Interest in Spanish property is picking up, both domestically and among foreign buyers

What a difference two years makes. Now, it is never really wise to compare Daily Mail headlines with Financial Times ones, but a story published on the FT over the weekend struck a notable chord.

The FT reports that the town of Seseña, 35km south of Madrid, has begun to pique the interest of potential property buyers. This news is significant because back in 2012 Seseña stood for all that was wrong with Spanish property: incomplete, overpriced, empty and unnecessary. The never-to-be-inhabited overspill suburb of Madrid became the stick with which media outlets beat Spain’s property market…
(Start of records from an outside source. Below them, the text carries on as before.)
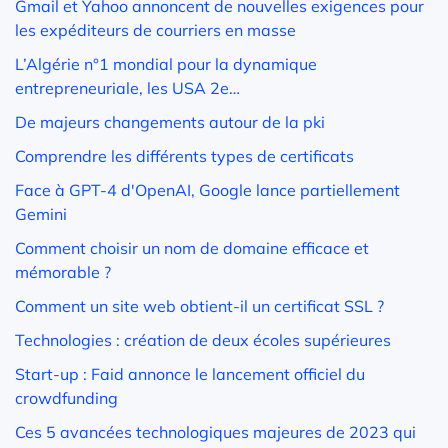
Gmail et Yahoo annoncent de nouvelles exigences pour
les expéditeurs de courriers en masse
L’Algérie n°1 mondial pour la dynamique
entrepreneuriale, les USA 2e…
De majeurs changements autour de la pki
Comprendre les différents types de certificats
Face à GPT-4 d'OpenAI, Google lance partiellement
Gemini
Comment choisir un nom de domaine efficace et
mémorable ?
Comment un site web obtient-il un certificat SSL ?
Technologies : création de deux écoles supérieures
Start-up : Faid annonce le lancement officiel du
crowdfunding
Ces 5 avancées technologiques majeures de 2023 qui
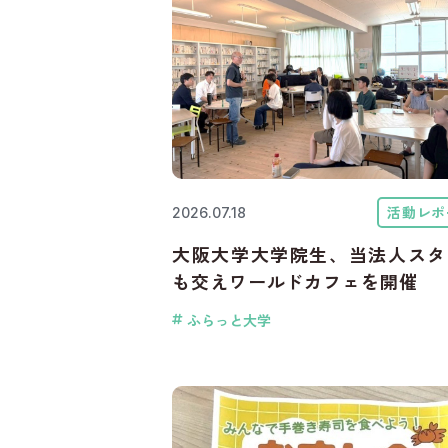
活動レポ
2026.07.18
大阪大学大学院生、当法人スタ
も交えワールドカフェを開催
ふらっと大学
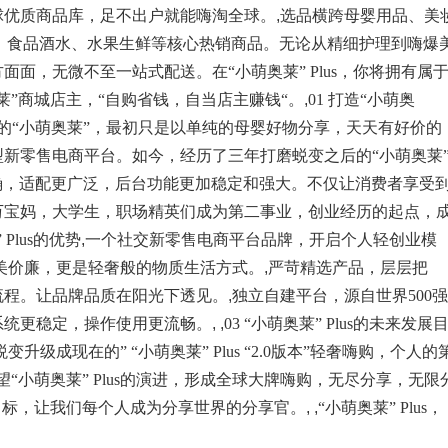
球优质商品库，足不出户就能嗨淘全球。
,
选品横跨母婴用品、美
、食品酒水、水果生鲜等核心热销商品。无论从精细护理到嗨爆
面，无微不至一站式配送。在“小萌奥莱” Plus，你将拥有属
莱”商城店主，“自购省钱，自当店主赚钱“。
,
01 打造“小萌奥
场的“小萌奥莱”，最初只是以单纯的母婴好物分享，天天有好价的
新零售电商平台。如今，经历了三年打磨蜕变之后的“小萌奥莱
晰明确，适配更广泛，后台功能更加稳定和强大。不仅让消费者享受
万宝妈，大学生，职场精英们成为第二事业，创业经历的起点，
 Plus的优势
,
一个社交新零售电商平台品牌，开启个人轻创业模
美价廉，更是轻奢般的物质生活方式。
,
严苛精选产品，层层把
流程。让品牌品质在阳光下透见。
,
独立自建平台，源自世界500强
系统更稳定，操作使用更流畅。
, ,
03 “小萌奥莱” Plus的未来发展
升级成现在的” “小萌奥莱” Plus “2.0版本”轻奢嗨购，个人的
“小萌奥莱” Plus的演进，形成全球大牌嗨购，无尽分享，无限
目标，让我们每个人成为分享世界的分享官。
, ,
“小萌奥莱” Plus，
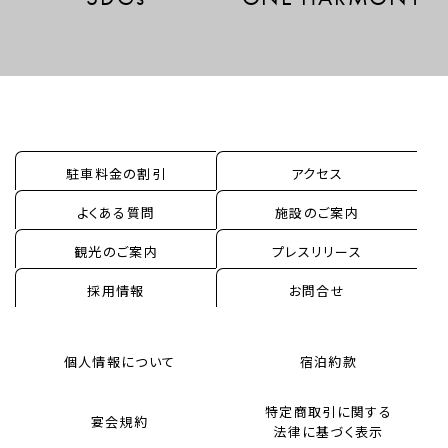
駐車料金の割引
アクセス
よくある質問
施設のご案内
観光のご案内
プレスリリース
採用情報
お問合せ
個人情報について
宿泊約款
特定商取引に関する
宴会規約
法律に基づく表示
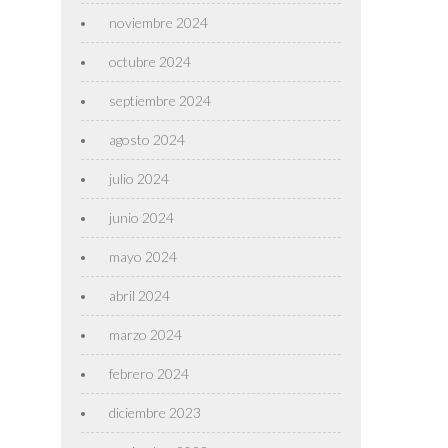
noviembre 2024
octubre 2024
septiembre 2024
agosto 2024
julio 2024
junio 2024
mayo 2024
abril 2024
marzo 2024
febrero 2024
diciembre 2023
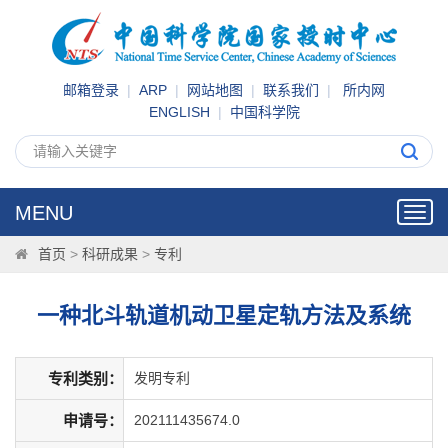
邮箱登录
|
ARP
|
网站地图
|
联系我们
|
所内网
ENGLISH
|
中国科学院
MENU
Toggl
navig
首页
>
科研成果
>
专利
一种北斗轨道机动卫星定轨方法及系统
专利类别：
发明专利
申请号：
202111435674.0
The Daily Mail really went to town on the town in this article. But fast-forward a little over 24 months and the outlook is much brighter. Amid interest in the homes and commercial properties that lie empty in Seseña, Spain’s wider property industry has sprung to its feet after years on its knees.

The unfinished ‘ghost town’ of Seseña is stirring into life

In Seseña itself, many of its 33 apartment blocks stand empty, with would-be bodegas and bars bricked up, their doors never flung open even for opening night. But a local real estate agency has just sealed two transactions, with a handful more on the horizon as Spain’s capital once again begins to generate jobs, prompting young professionals to seek affordable property within commuting distance. As the banks begin to lend once more, the whole cycle begins to squeak, once again, into gear.

All over Spain it is a similar story. Official data released last month revealed that house prices have risen by an average of 0.8 per cent in the second quarter of the year – the first such rise since 2008. In July, the number of mortgages approved was 29 per cent higher than the same month in 2013.

“Demand is alive and it is growing,” said Luis Martín Guirado, the director of Spain’s ‘bad bank’, Sareb. Having taken on the debts of more than 40,000 properties during the crash, Sareb is now releasing up to 900 homes back on to the market every month, with stable house prices that are a third below the peak of 2007 – and likely to only increase sensibly and sustainably.

“There are many people who kept their job during the crisis but who spent years worrying about losing it,” added Guirado. “Now they perceive that the economy is turning, they see that financing is available and that prices have fallen – so they trade up from a one-bedroom flat to a two-bedroom flat.”

Domestic demand for Spanish property contracted drastically during those lean years, and was followed by a drop in demand from overseas buyers. However, foreign interest in Spanish property has since recovered; not quite to the levels seen before the crash, but certainly to a point where talk of recovery in the sector need not be hushed. There is real confidence in Spanish property as 2014 heads into its final quarter.

Elsewhere, the Spanish economy has also picked up positively, with exports, industry, tourism and the construction sector all enjoying a positive year – with a sunnier 2015 to come, according to most experts.

However, there is still some way to go before Spain manages to balance its property market, with demand still some way short of supply. In 2006, at the apex of the country’s housing boom, Spain built more new properties than the UK, Germany, France and Italy combined. Those good times soon came to an end, leaving the country with up to 600,000 empty properties.

This situation will serve to puncture new build growth for at least five years, say experts – but it will also keep a lid on prices, making Spanish property more affordable than it has been for a while.

“Excess supply will keep prices close to recent lows and the recovery will be steady,” said an analyst report by investment bank UBS last week.

Still, a slow and unspectacular recovery is better than a crash or a boom-bust cycle. Right now, two-bedroom apartments are selling for less than €80,000 in Seseña, although currently local amenities remain a little lacking.

But things are slowly changing reports the FT, with local residents remarking that the buzz and vibrancy that many developers had hoped to artificially create back in 2006 is beginning to take root.